A major advantage of this technique is that it does not require any special transport machinery; it simply uses multiple Monte Carlo simulations to iteratively improve a set of weight windows (which are typically defined on a mesh covering the simulation domain). The downside to this method is that as the flux differential increases between areas near and far from the source, it requires more outer Monte Carlo iterations, each of which can be expensive in itself. Additionally, computation of weight windows based on regular (forward) neutron flux tally information does not produce the most numerically effective set of weight windows. Nonetheless, MAGIC remains a simple and effective technique for generating weight windows.

13.3. FW-CADIS

As discussed in the previous section, computation of weight windows based on regular (forward) neutron flux tally information does not produce the most numerically efficient set of weight windows. It is highly preferable to generate weight windows based on spatial adjoint flux \(\phi^{\dag}(r)\) information. The adjoint flux is essentially the “reverse” simulation problem, where we sample a random point and assume this is where a particle was absorbed, and then trace it backwards (upscattering in energy), until we sample the point where it was born from.
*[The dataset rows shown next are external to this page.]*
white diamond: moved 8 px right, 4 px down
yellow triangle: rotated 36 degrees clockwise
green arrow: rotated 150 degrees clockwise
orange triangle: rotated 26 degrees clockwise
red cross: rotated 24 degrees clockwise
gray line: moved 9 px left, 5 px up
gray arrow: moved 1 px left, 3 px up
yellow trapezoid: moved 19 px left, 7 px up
The Forward-Weighted Consistent Adjoint Driven Importance Sampling method, or FW-CADIS method, produces weight windows for global variance reduction given adjoint flux information throughout the entire domain. The weight window lower bound is defined in Equation (2), and also involves a normalization step not shown here.
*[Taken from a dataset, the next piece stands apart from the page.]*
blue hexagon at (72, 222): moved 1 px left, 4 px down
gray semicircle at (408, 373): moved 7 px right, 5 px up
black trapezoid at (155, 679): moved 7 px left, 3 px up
(2)\[w_{\ell}(r) = \frac{1}{2\phi^{\dag}(r)}\]

While the algorithm itself is quite simple, it requires estimates of the global adjoint flux distribution, which is difficult to generate directly with Monte Carlo transport. Thus, FW-CADIS typically uses an alternative solver (often deterministic) that can be more readily adapted for generating adjoint flux information, and which is often much cheaper than Monte Carlo given that a rough solution is often sufficient for weight window generation.
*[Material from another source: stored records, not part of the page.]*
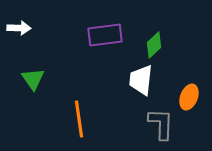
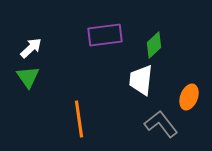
white arrow: moved 12 px right, 20 px down; rotated 45 degrees counterclockwise
green triangle: moved 5 px left, 2 px up
gray L-shape: rotated 40 degrees counterclockwise
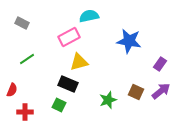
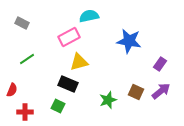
green square: moved 1 px left, 1 px down
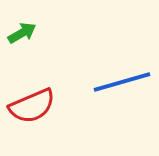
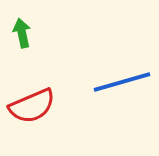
green arrow: rotated 72 degrees counterclockwise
The FW-CADIS implementation in OpenMC utilizes its own internal random ray multigroup transport solver to generate the adjoint source distribution. No coupling to any external transport is solver is necessary. The random ray solver operates on the same geometry as the Monte Carlo solver, so no redefinition of the simulation geometry is required. More details on how the adjoint flux is computed are given in the adjoint methods section.

More information on the workflow is available in the user guide, but generally production of weight windows with FW-CADIS involves several stages (some of which are highly automated). These tasks include generation of approximate multigroup cross section data for use by the random ray solver, running of the random ray solver in normal (forward flux) mode to generate a source for the adjoint solver, running of the random ray solver in adjoint mode to generate adjoint flux tallies, and finally the production of weight windows via the FW-CADIS method. As is discussed in the user guide, most of these steps are automated together, making the additional burden on the user fairly small.

The major advantage of this technique is that it typically produces much more numerically efficient weight windows as compared to those generated with MAGIC, sometimes with an order-of-magnitude improvement in the figure of merit (Equation (3)), which accounts for both the variance and the execution time. Another major advantage is that the cost of the random ray solver is typically negligible compared to the cost of the subsequent Monte Carlo solve itself, making it a very cheap method to deploy. The downside to this method is that it introduces a second transport method into the mix (random ray), such that there are more free input parameters for the user to know about and adjust, potentially making the method more complex to use. However, as many of the parameters have natural choices, much of this parameterization can be handled automatically behind the scenes without the need for the user to be aware of this.